As I said, apart from funding, allowing me to spend more than the current 6 hours a week on the project, I could really do with some project engagement. People who:
- Join the Quantum Resistance HIVE community and actively post about the broader subject of the post-quantum future for crypto
- Blog on HIVE about coinZdense
- Give meaningful feedback to my technical deep-dive documentation
- Reach out to relevant crypto projects about aligning the specs for the project and the APIs.
- Help me get my project landing page to look less 1998.
- Help me figure out how to go about getting people to buy the support tokens, and how to make an airdrop work to the project's best advantage.

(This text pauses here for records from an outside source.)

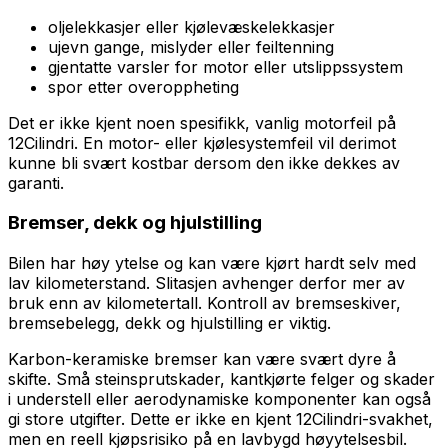
oljelekkasjer eller kjølevæskelekkasjer
ujevn gange, mislyder eller feiltenning
gjentatte varsler for motor eller utslippssystem
spor etter overoppheting
Det er ikke kjent noen spesifikk, vanlig motorfeil på
12Cilindri. En motor- eller kjølesystemfeil vil derimot
kunne bli svært kostbar dersom den ikke dekkes av
garanti.
Bremser, dekk og hjulstilling
Bilen har høy ytelse og kan være kjørt hardt selv med
lav kilometerstand. Slitasjen avhenger derfor mer av
bruk enn av kilometertall. Kontroll av bremseskiver,
bremsebelegg, dekk og hjulstilling er viktig.
Karbon-keramiske bremser kan være svært dyre å
skifte. Små steinsprutskader, kantkjørte felger og skader
i understell eller aerodynamiske komponenter kan også
gi store utgifter. Dette er ikke en kjent 12Cilindri-svakhet,
men en reell kjøpsrisiko på en lavbygd høyytelsesbil.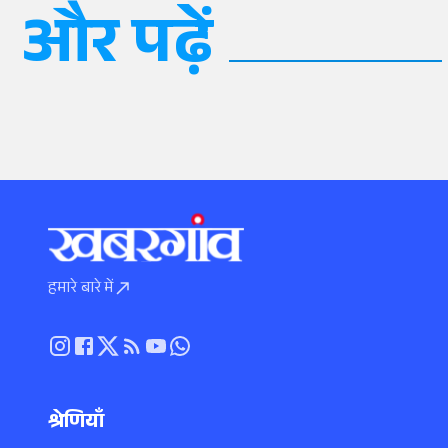
और पढ़ें
हमारे बारे में
श्रेणियाँ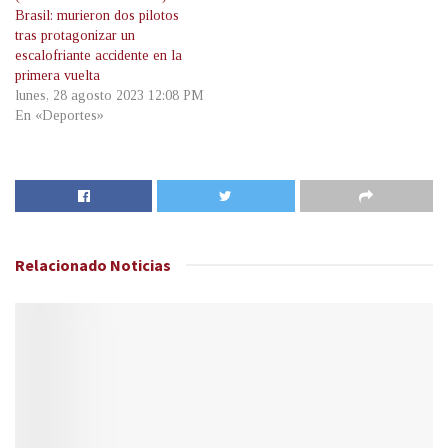
Brasil: murieron dos pilotos
tras protagonizar un
escalofriante accidente en la
primera vuelta
lunes, 28 agosto 2023 12:08 PM
En «Deportes»
Relacionado
Noticias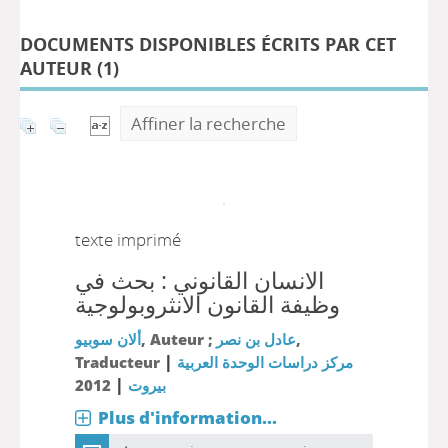
DOCUMENTS DISPONIBLES ÉCRITS PAR CET
AUTEUR (
1
)
Affiner la recherche
texte imprimé
الانسان القانوني : بحث في
وظيفة القانون الانثروبولوجية
ألان سوبيو
, Auteur ;
عادل بن نصر
,
|
Traducteur
مركز دراسات الوحدة العربية
|
2012
بيروت
Plus d'information...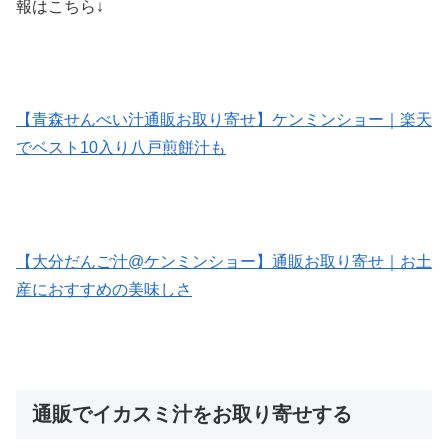
報はこちら↓
【青森せんべい汁通販お取り寄せ】ケンミンショー｜楽天
でベスト10入り八戸煎餅汁も
【大分だんご汁@ケンミンショー】通販お取り寄せ｜お土
産におすすめの美味しさ
通販でイカスミ汁をお取り寄せする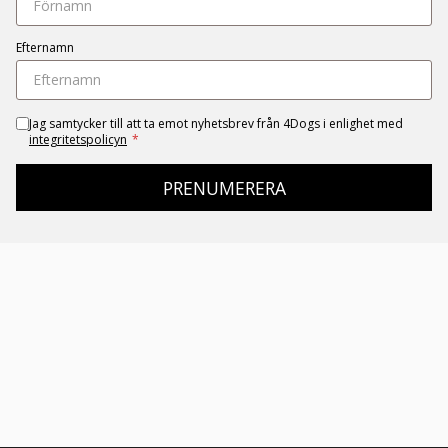
Efternamn
Jag samtycker till att ta emot nyhetsbrev från 4Dogs i enlighet med
integritetspolicyn
*
PRENUMERERA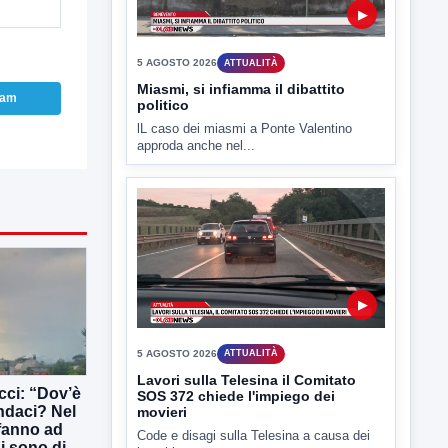
lL caso dei miasmi a Ponte Valentino
approda anche nel...
ram
▶
5 AGOSTO 2026
ATTUALITÀ
Lavori sulla Telesina il Comitato
SOS 372 chiede l'impiego dei
movieri
Code e disagi sulla Telesina a causa dei
lavori in...
ucci: “Dov’è
indaci? Nel
 fanno ad
ni sono di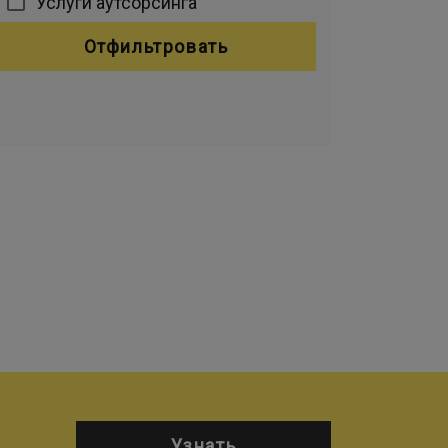
Услуги аутсорсинга
Отфильтровать
Узнать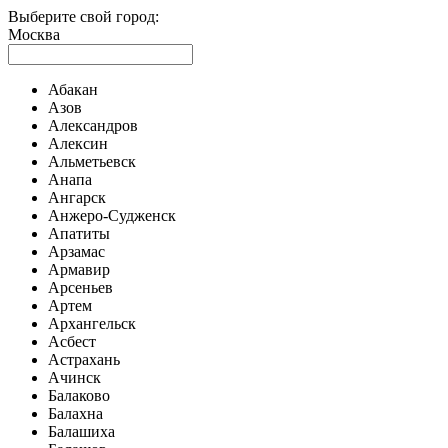
Выберите свой город:
Москва
Абакан
Азов
Александров
Алексин
Альметьевск
Анапа
Ангарск
Анжеро-Судженск
Апатиты
Арзамас
Армавир
Арсеньев
Артем
Архангельск
Асбест
Астрахань
Ачинск
Балаково
Балахна
Балашиха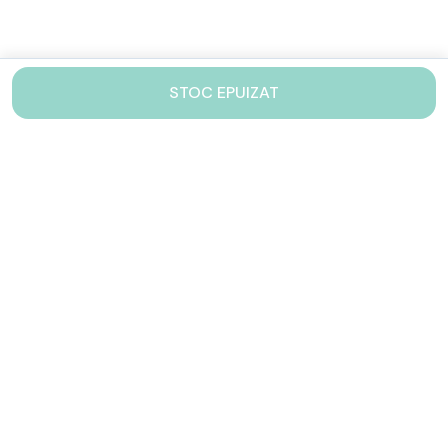
STOC EPUIZAT
Contacteaza-ne!
Iti stam mereu la dispozitie.
031 005 0155
Lu-Vi: 10-17
shop@drinkstory.ro
Contact
DRINKSTORY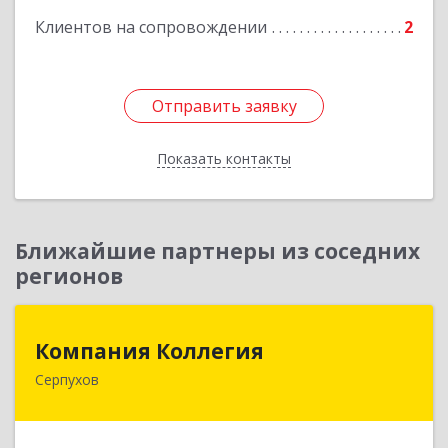
Клиентов на сопровождении
2
Отправить заявку
Отправить заявку
Показать контакты
Назад
Ближайшие партнеры из соседних
регионов
Компания Коллегия
Компания Коллегия
Серпухов
142211, Московская обл, Серпухов г, Оборонная
ул, дом № 19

I'm not sure how to do it yet, but I was thinking that maybe I could reserve a few thousand COINZDENSE for an airdrop, and another few for the tasks I really need some help on from individuals.
So here are my questions to all of you guys:
- Should I do an airdrop?
- What can I do to make the airdrop help with QC awareness?
- What can I do to make the airdrop help with project engagement?
- What can I do to make the airdrop help towards increasing my hours with actual funding?
- What can I do with the token to get the right people to help me out with the landing page and the non-technical people stuff?
All input would be tremendously appreciated.